Imagine the perfect, leafy, green, sunstruck vineyard, then shift it to winter gray, with grapes hanging on snow-covered vines, and you have a still-life portrait of how ice wines are made. Silky, complex, and gloriously sweet—ice wines are among the rarest, most unusual wines in the world.

Where they come from Originally a specialty of Germany, where they are called Eiswein and most often made from Riesling, ice wines are created from a variety of grapes in other cold-climate vineyard regions such as Canada's Niagara Peninsula and New York's Finger Lakes.

How they're made A ripe, healthy grape frozen on the vine is handpicked and the ice crystals removed during pressing.
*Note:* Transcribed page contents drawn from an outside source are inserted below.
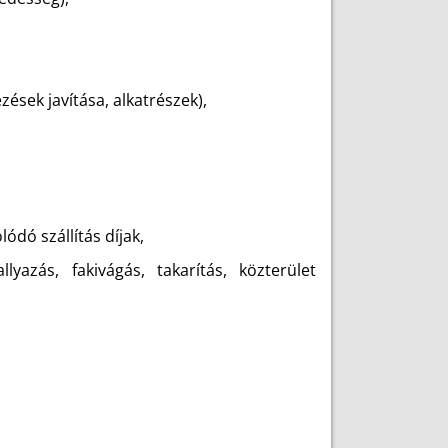
zések javítása, alkatrészek),
ódó szállítás díjak,
llyazás, fakivágás, takarítás, közterület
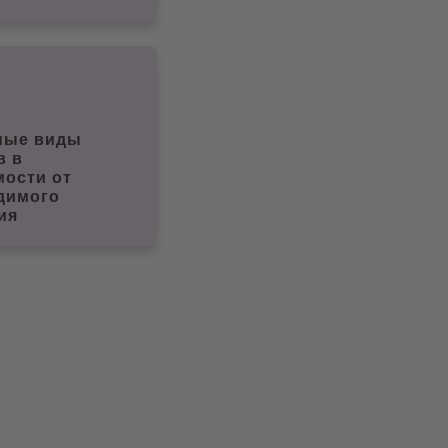
ные виды
в в
мости от
димого
ия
What remains is a small portion (maybe 10 percent) of the juice, with miraculously concentrated sugar and acidity. It is a huge gamble, since the grower can easily lose the late-hanging grapes to rot, hail or storm—one of the reasons why ice wines are both scarce and expensive.

What they taste like Ice wines have very concentrated flavors but are usually light and delicate with refreshing acidity and low alcohol. They're great on their own but also pair wonderfully with foie gras or not-too-sweet fruit tarts and pastries.

Six Top Bottles

2000 Inniskillin Vidal Icewine Niagara Peninsula ($40) From Canada's most famous ice-wine specialist, this shimmering, gold-colored wine is made from the native Vidal grape. It's remarkably full-bodied, even mildly syrupy, with flavors of mango and apricot and a surprisingly dry finish.

2000 Hermann J. Wiemer Ice Wine Finger Lakes ($35) One of America's best Riesling winemakers turns to his 30-year-old Chardonnay vines for this smooth, juicy wine. It's an inspired choice, showcasing the grape's peach-apricot, honey-tinged side.

2000 Bonny Doon Muscat Vin de Glacière ($17) Here's something completely different from the ever-playful Bonny Doon proprietor, Randall Grahm. This light-bodied "wine of the icebox," with its aromas of gardenias and roses, is made from Muscat grapes stored in a freezer after picking. It's totally seamless and compulsively drinkable.

2001 Selbach-Oster Riesling Mosel-Saar-Ruwer Zeltinger Himmelreich Eiswein ($65) From the dizzyingly steep, blue-slate-covered slopes above Germany's Mosel River comes this elegant wine, so beautifully balanced it doesn't even seem sweet.

2001 Kruger-Rumpf Riesling Nahe Münsterer Pittersberg Eiswein ($75) This is an exotic wine made by an up-and-coming winemaker in the relatively obscure German region of Nahe. Its jungle-flower aromas, flavors of apricot and peach and mouth-cleansing acidity are no less than revelatory.

1998 Cave Springs Cellars Riesling Icewine Niagara Peninsula ($52) Located near the Canadian shores of Lake Ontario (where breezes moderate the climate), Cave Springs has the conditions to produce this gloriously thick, pale gold wine. Its rich but not cloying raisin, fruit and honey flavors linger in each luscious mouthful.